There are several ways to implement the singleton pattern in C #. I present here, in turn order of elegance, with the most common initiative, which is not thread-safe, and work up to a full high lazily, thread-safe, simple and highly performant version. Note that the code here, do not use the personal älterer because it is the default for class members. In many other languages like Java, there is a different ruling, private and should be used.
The Singleton pattern is of two known models of software engineering. Essentially, a singleton is a class that only allows a single instance of itself to be made, and usually gives simple access to that instance. More commonly, not only can specify parameters to generate the instance - as the application otherwise the second one case, but with a parameter might be problematic! (If the same instance should have access to all applications with the same parameter, the factory pattern is more appropriate.) This article is concerned only with the situation in which no parameters are required. Usually, one requirement is that children are created only lazy - ie that the instance is not created until needed first.
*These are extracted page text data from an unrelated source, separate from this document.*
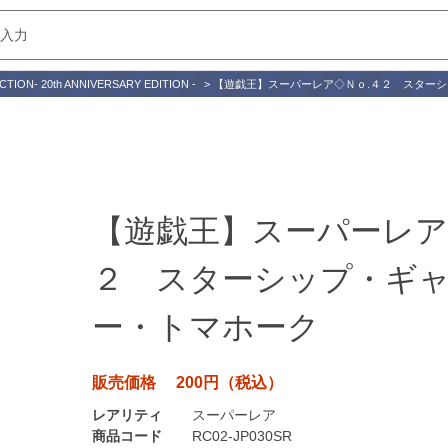
TION- 20th ANNIVERSARY EDITION -
>
【遊戯王】スーパーレア◇Ｎｏ.４２ スター
【遊戯王】スーパーレア
２ スターシップ・ギ
ー・トマホーク
販売価格 200円（税込）
レアリティ
スーパーレア
商品コード
RC02-JP030SR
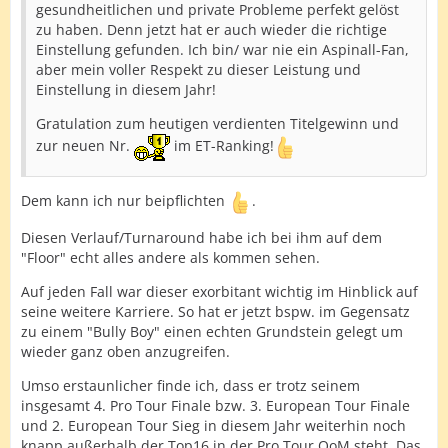
gesundheitlichen und private Probleme perfekt gelöst
zu haben. Denn jetzt hat er auch wieder die richtige
Einstellung gefunden. Ich bin/ war nie ein Aspinall-Fan,
aber mein voller Respekt zu dieser Leistung und
Einstellung in diesem Jahr!
Gratulation zum heutigen verdienten Titelgewinn und
zur neuen Nr.
im ET-Ranking!
Dem kann ich nur beipflichten
.
Diesen Verlauf/Turnaround habe ich bei ihm auf dem
"Floor" echt alles andere als kommen sehen.
Auf jeden Fall war dieser exorbitant wichtig im Hinblick auf
seine weitere Karriere. So hat er jetzt bspw. im Gegensatz
zu einem "Bully Boy" einen echten Grundstein gelegt um
wieder ganz oben anzugreifen.
Umso erstaunlicher finde ich, dass er trotz seinem
insgesamt 4. Pro Tour Finale bzw. 3. European Tour Finale
und 2. European Tour Sieg in diesem Jahr weiterhin noch
knapp außerhalb der Top16 in der Pro Tour OoM steht. Das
- A single constructor, which is private and no parameters. This prevents other classes of instances (which would be a violation of the guideline). Note that also prevents subclassing - if a product can be a subclass only once can be a subclass twice, and if each of these subclasses can create an instance, the pattern is violated. The factory pattern can be used if you need a single example of a base type, but the exact type is not known until runtime.
- The class is sealed. This is unnecessary, strictly speaking, by the previous point, but can help to optimize the JIT things.
- A variable that contains a reference to the single created instance, if any.
- A means of obtaining public static reference to the single created instance, creating one if necessary.